I'm fairly certain that sometime soon someone is going to create an amazing map with Torque and Odyssey.js. There is a lot of time-stamped geo-tagged data out there just waiting for someone to map using Torque & Odyssey.js. It's just not on Twitter.

Friday, July 25, 2014

The Urban Elders of Seattle


The Seattle Times has created an interactive map of Nielsen demographic groups in Seattle.

The Nielsen Company categorizes people into 66 different demographic groups in order to help businesses target their marketing more effectively. By looking at the dominant groups in different neighborhoods the market-research company can than infer generalized characteristics of the local residents.

The Seattle Times' What Your Census Tract Says About You is an interactive map revealing the two most dominant Nielsen categories in each Seattle neighborhood. Click on a Seattle neighborhood and you can find out what Nielsen thinks about the people who live there.


These Nielsen categories suggest that there may be a future for Judgemental Maps within the marketing world. These stereotype maps may not be quite as well researched as Nielsen's neighborhood categories but I'm sure they are made with much more real local knowledge.

Looking at the two maps above there does to be some sort of agreement between the two.
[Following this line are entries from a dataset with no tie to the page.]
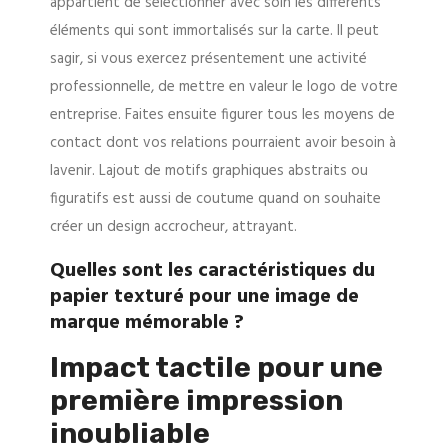
appartient de sélectionner avec soin les différents
éléments qui sont immortalisés sur la carte. Il peut
sagir, si vous exercez présentement une activité
professionnelle, de mettre en valeur le logo de votre
entreprise. Faites ensuite figurer tous les moyens de
contact dont vos relations pourraient avoir besoin à
lavenir. Lajout de motifs graphiques abstraits ou
figuratifs est aussi de coutume quand on souhaite
créer un design accrocheur, attrayant.
Quelles sont les caractéristiques du
papier texturé pour une image de
marque mémorable ?
Impact tactile pour une
première impression
inoubliable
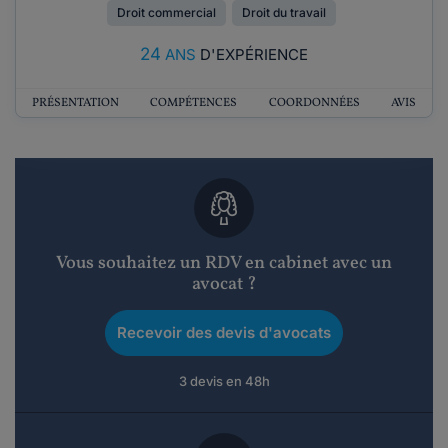
Droit commercial
Droit du travail
24
ANS
D'EXPÉRIENCE
PRÉSENTATION
COMPÉTENCES
COORDONNÉES
AVIS
Vous souhaitez un RDV en cabinet avec un
avocat ?
Recevoir des devis d'avocats
3 devis en 48h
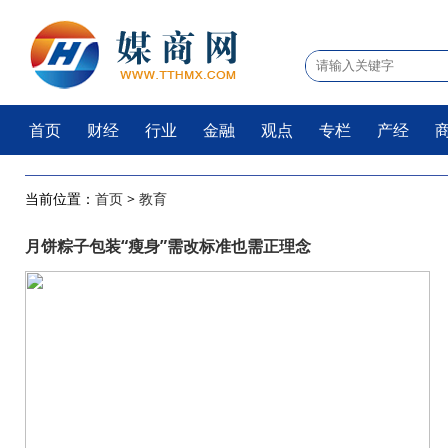
首页
财经
行业
金融
观点
专栏
产经
当前位置：
首页
>
教育
月饼粽子包装“瘦身”需改标准也需正理念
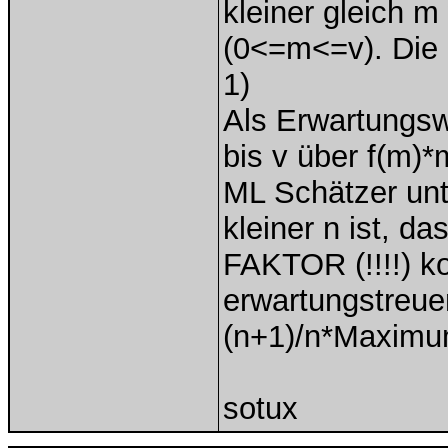
kleiner gleich m
(0<=m<=v). Die D
1)
Als Erwartungsw
bis v über f(m)*
ML Schätzer unte
kleiner n ist, d
FAKTOR (!!!!) ko
erwartungstreue
(n+1)/n*Maximum(
sotux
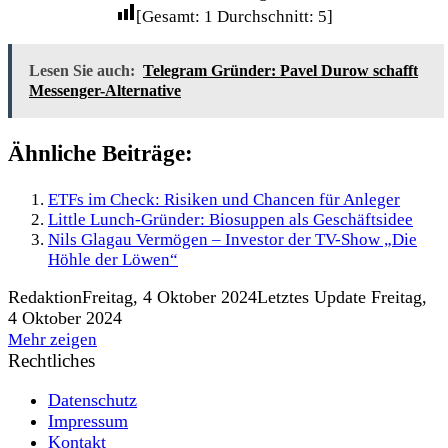
[Gesamt:
1
Durchschnitt:
5
]
Lesen Sie auch:
Telegram Gründer: Pavel Durow schafft
Messenger-Alternative
Ähnliche Beiträge:
ETFs im Check: Risiken und Chancen für Anleger
Little Lunch-Gründer: Biosuppen als Geschäftsidee
Nils Glagau Vermögen – Investor der TV-Show „Die
Höhle der Löwen“
Redaktion
Freitag, 4 Oktober 2024
Letztes Update Freitag,
4 Oktober 2024
Mehr zeigen
Rechtliches
Datenschutz
Impressum
Kontakt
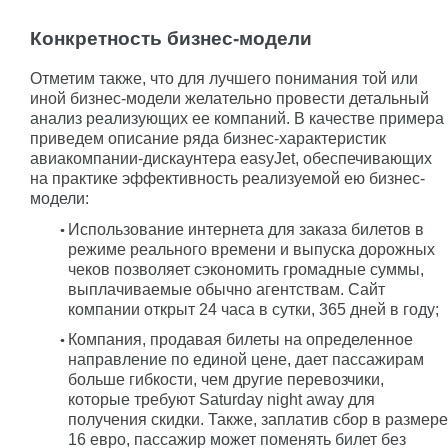
Конкретность бизнес-модели
Отметим также, что для лучшего понимания той или
иной бизнес-модели желательно провести детальный
анализ реализующих ее компаний. В качестве примера
приведем описание ряда бизнес-характеристик
авиакомпании-дискаунтера easyJet, обеспечивающих
на практике эффективность реализуемой ею бизнес-
модели:
Использование интернета для заказа билетов в
режиме реального времени и выпуска дорожных
чеков позволяет сэкономить громадные суммы,
выплачиваемые обычно агентствам. Сайт
компании открыт 24 часа в сутки, 365 дней в году;
Компания, продавая билеты на определенное
направление по единой цене, дает пассажирам
больше гибкости, чем другие перевозчики,
которые требуют Saturday night away для
получения скидки. Также, заплатив сбор в размере
16 евро, пассажир может поменять билет без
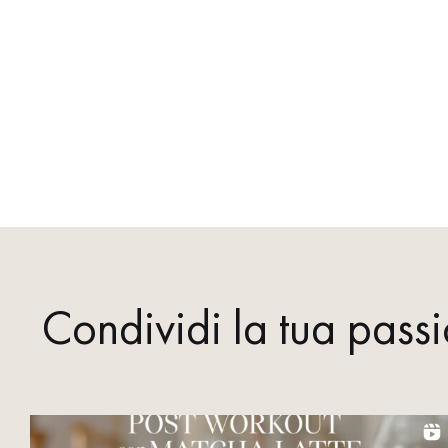
Condividi la tua passi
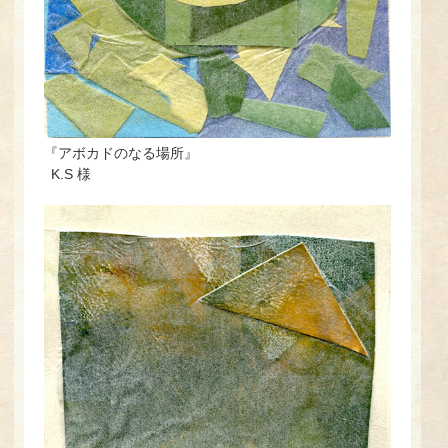
『アボカドのなる場所』
K.S 様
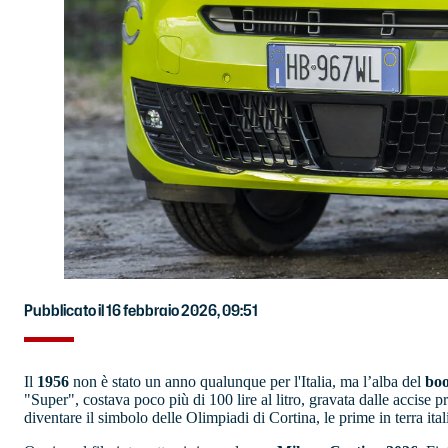
Pubblicato il 16 febbraio 2026, 09:51
Il
1956
non è stato un anno qualunque per l'Italia, ma l’alba del
bo
"Super", costava poco più di 100 lire al litro, gravata dalle accise p
diventare il simbolo delle Olimpiadi di Cortina, le prime in terra ital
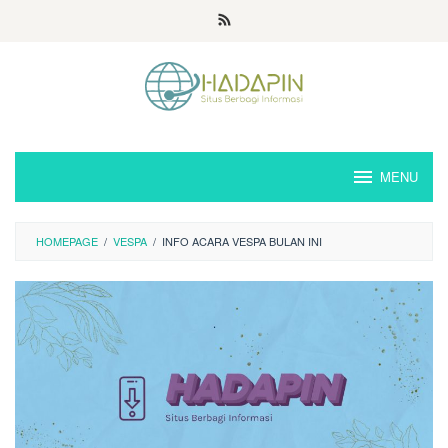
Loncat
ke
konten
MENU
HOMEPAGE
/
VESPA
/
INFO ACARA VESPA BULAN INI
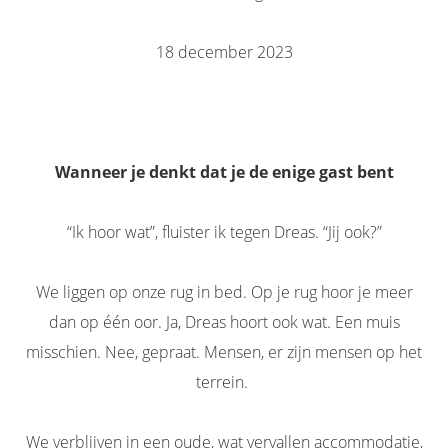
18 december 2023
Wanneer je denkt dat je de enige gast bent
“Ik hoor wat”, fluister ik tegen Dreas. “Jij ook?”
We liggen op onze rug in bed. Op je rug hoor je meer
dan op één oor. Ja, Dreas hoort ook wat. Een muis
misschien. Nee, gepraat. Mensen, er zijn mensen op het
terrein.
We verblijven in een oude, wat vervallen accommodatie,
Where the judgmental map has 'Republicans' the Seattle Times has 'Executive Suites' and where the judgmental map has 'Single Girls Drinking Wine' the Seattle Times has 'Bohemian Mix'

Mapping the US Drought


The New York Times has published an interesting animated map to visualize the spread of drought conditions in the US over the last five months. Mapping the Spread of Drought Across the U.S. includes a number of weekly updated charts with an animated map to show the latest extent of the drought in the western and south-western states.

The map animates through the last five months showing heat maps of where the drought has been most severe. I'm not entirely sure how the map was created but based on the Mike Bostock credit I'm assuming the map was created with d3, using SVG to draw the map and the drought areas. The map may also be using path transitions to help smooth the animations between the different drought by date SVG paths.
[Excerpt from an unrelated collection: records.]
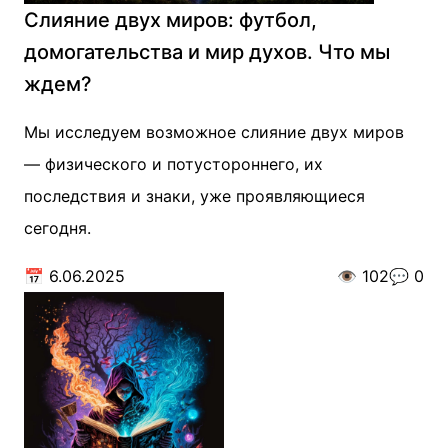
Слияние двух миров: футбол,
домогательства и мир духов. Что мы
ждем?
Мы исследуем возможное слияние двух миров
— физического и потустороннего, их
последствия и знаки, уже проявляющиеся
сегодня.
📅
6.06.2025
👁️
102
💬
0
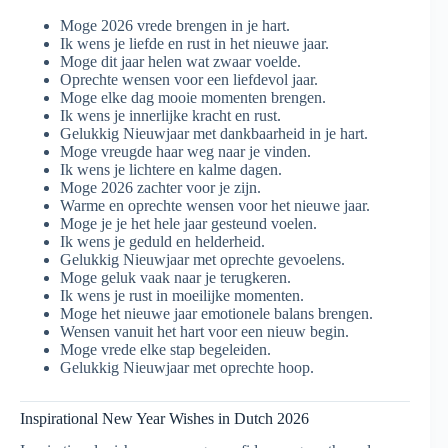
Moge 2026 vrede brengen in je hart.
Ik wens je liefde en rust in het nieuwe jaar.
Moge dit jaar helen wat zwaar voelde.
Oprechte wensen voor een liefdevol jaar.
Moge elke dag mooie momenten brengen.
Ik wens je innerlijke kracht en rust.
Gelukkig Nieuwjaar met dankbaarheid in je hart.
Moge vreugde haar weg naar je vinden.
Ik wens je lichtere en kalme dagen.
Moge 2026 zachter voor je zijn.
Warme en oprechte wensen voor het nieuwe jaar.
Moge je je het hele jaar gesteund voelen.
Ik wens je geduld en helderheid.
Gelukkig Nieuwjaar met oprechte gevoelens.
Moge geluk vaak naar je terugkeren.
Ik wens je rust in moeilijke momenten.
Moge het nieuwe jaar emotionele balans brengen.
Wensen vanuit het hart voor een nieuw begin.
Moge vrede elke stap begeleiden.
Gelukkig Nieuwjaar met oprechte hoop.
Inspirational New Year Wishes in Dutch 2026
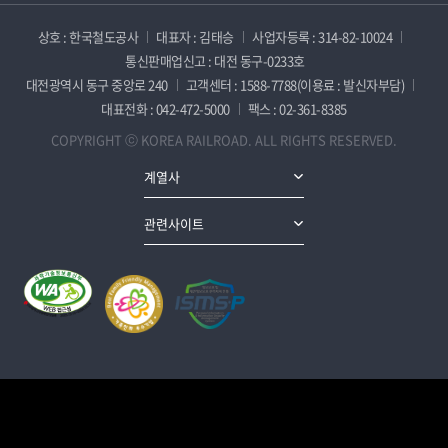
상호 : 한국철도공사
대표자 : 김태승
사업자등록 : 314-82-10024
통신판매업신고 : 대전 동구-0233호
대전광역시 동구 중앙로 240
고객센터 : 1588-7788(이용료 : 발신자부담)
대표전화 : 042-472-5000
팩스 : 02-361-8385
COPYRIGHT ⓒ KOREA RAILROAD. ALL RIGHTS RESERVED.
계열사
관련사이트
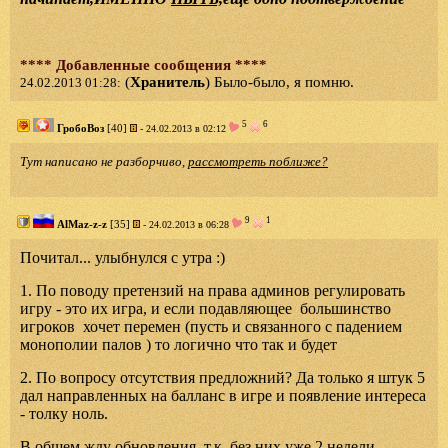
**** Добавленные сообщения ****
(
Хранитель
) Было-было, я помню.
24.02.2013 01:28:
5
6
ГробоВоз
[40]
- 24.02.2013 в 02:12
Тут написано не разборчиво,
рассмотреть поближе?
9
1
AlMaz-z-z
[35]
- 24.02.2013 в 06:28
Почитал... улыбнулся с утра :)
1. По поводу претензий на права админов регулировать
игру - это их игра, и если подавляющее большинство
игроков хочет перемен (пусть и связанного с падением
монополии палов ) то логично что так и будет
2. По вопросу отсутствия предложний? Да только я штук 5
дал направленных на балланс в игре и появление интереса
- толку ноль.
В общем жду обновления, т.к. без них уже 2 недели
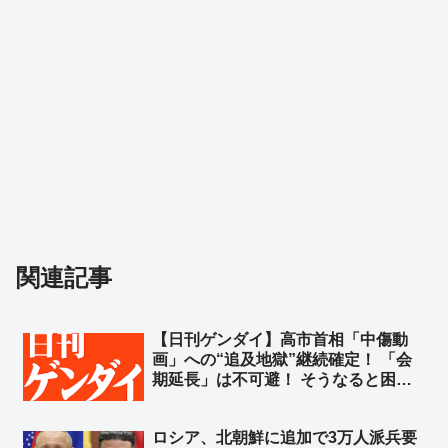
関連記事
【日刊ゲンダイ】高市首相「中傷動
画」への“追及地獄”継続確定！ 「会
期延長」は不可避！ そうなると困る
のは高市首相だ！ 会期延長で中傷動
画の追及を受ける機会が確実に増え
ロシア、北朝鮮に追加で3万人派兵要
る！さあどうする？➾ ネット「捏造が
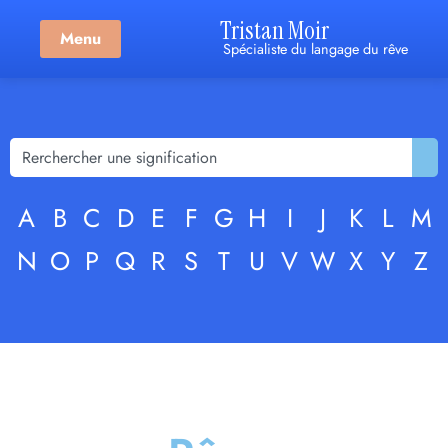
Tristan Moir
Menu
Spécialiste du langage du rêve
A
B
C
D
E
F
G
H
I
J
K
L
M
N
O
P
Q
R
S
T
U
V
W
X
Y
Z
Mapping Squatting in Berlin


Berlin Besetzt is a map showing the locations of squats in Berlin from 1970 to the present day. You can view all the houses that have been squatted in this period or you can use the date slide control to view the history of squatting in Berlin over the last few decades.

Using the date control it appears that 1981 was the golden age for squatters in Berlin. It is also interesting to note the rise of squatting in east Berlin after the fall of the Berlin Wall. The map also reveals that Kreuzberg has remained a very popular area for Berlin squatters for more that thirty years.